Le tabou qui est tombé, c’est la possibilité pour un État (la Russie) de pouvoir sous couvert de menaces nucléaires, réaliser une invasion militaire et des crimes de guerre. La dissuasion nucléaire ne crée donc pas la paix, mais est créatrice d’instabilité et de barbaries. 

Pour le Président Macron, « certains des défis d’aujourd’hui seront durablement avec nous. Et, en particulier, quand la paix reviendra en Ukraine, il nous faudra là aussi en tirer toutes les conséquences, c’est-à-dire bâtir véritablement une architecture de sécurité nouvelle et un cadre rénové de stabilité et de contrôle des armements où l’Europe sera autour de la table. » (9 novembre 2022)

    • Si « architecture de sécurité nouvelle », signifie conserver des politiques de dissuasion, alors nous devrons encore tous faire face à nouveau à un avertissement similaire à celui lancé, en septembre 2022, par le Secrétaire général de l’ONU Guterres : « L’ère du chantage nucléaire doit prendre fin » ;
    • De plus « un cadre rénové de stabilité et de contrôle des armements » sans armes nucléaires semble logique au vu de la déclaration (G20, Bali, 16 novembre) acceptée et endossée par la France : « L’emploi d’armes nucléaires ou la menace de leur emploi sont inacceptables » ; 
    • Par contre, cette affirmation pose de nombreuses interrogations, alors même qu’une nouvelle loi de programmation militaire (LPM) devrait voir une dépense massive, que nous chiffrons entre 50 et 60 milliards d’euros, être consacrée à la modernisation et au renouvellement des forces de dissuasion.

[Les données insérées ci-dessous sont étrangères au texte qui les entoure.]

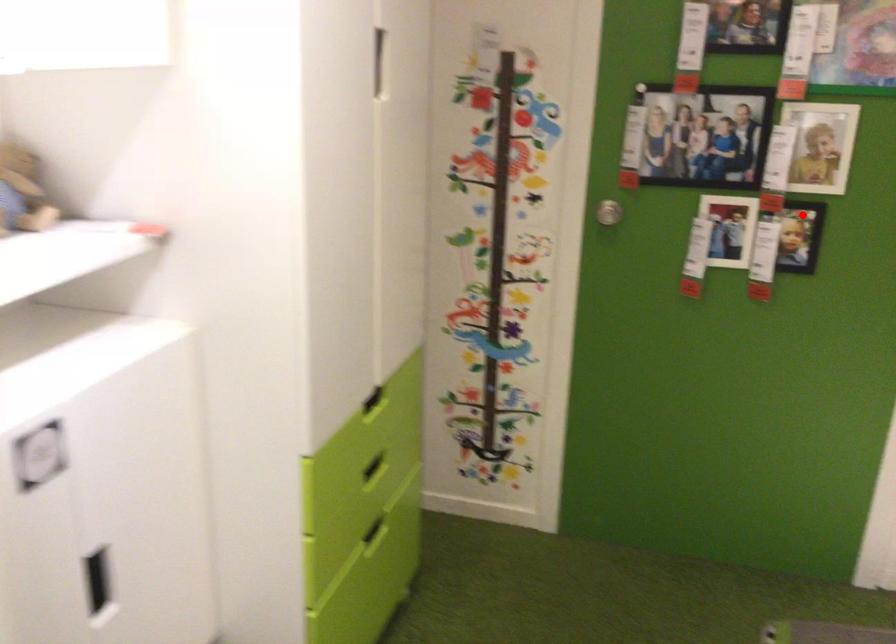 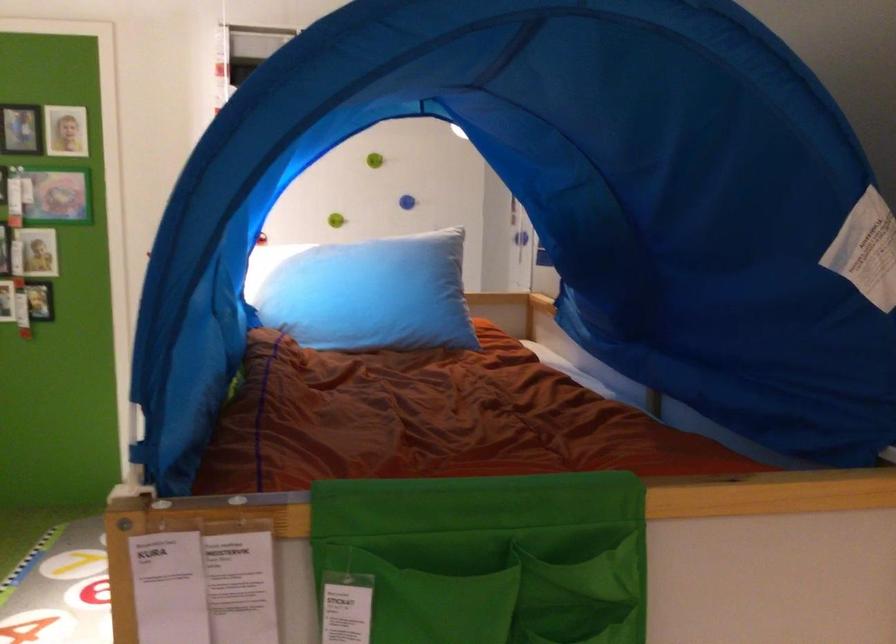 Question: I am providing you with two images of the same scene from different viewpoints. In image1, a red point is highlighted. Considering the same 3D point in image2, which of the following is correct?

Choices:
 (A) It is closer
 (B) It is farther

Answer: (B) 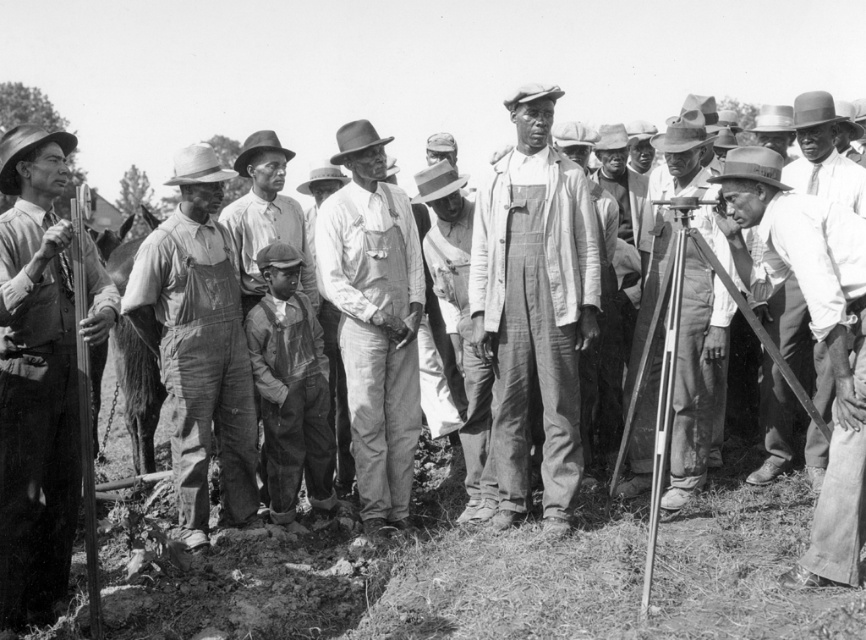 Question: Which object is closer to the camera taking this photo?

Les mots ont un sens. En dénonçant la dissuasion nucléaire, la France n’a rien fait d’autre que de reprendre le langage créé par le Traité des Nations unies sur l’interdiction des armes nucléaires (TIAN). Il n’est donc pas nécessaire de réinventer un processus, qui est déjà mis en œuvre par une très large partie du monde. Le TIAN, qui complète le Traité de non prolifération nucléaire (TNP), est signé à ce jour par 92 États et compte 68 États membres. Pour engager ce processus, il n’est nul besoin d’attendre le retour de la paix, la France détient déjà des moyens forts pour réaliser ses paroles. Elle doit :

    • Indiquer sa participation comme État observateur à la seconde réunion des États parties au TIAN  (27 novembre -1er décembre 2023) qui se déroulera au siège des Nations unies à New York ;
    • Promouvoir lors du G7, à Hiroshima (19/21 mai), les propos de la déclaration du G20 de Bali ;
    • Reformuler sa loi de programmation militaire, permettant un gel des crédits liés au renouvellement des arsenaux nucléaires.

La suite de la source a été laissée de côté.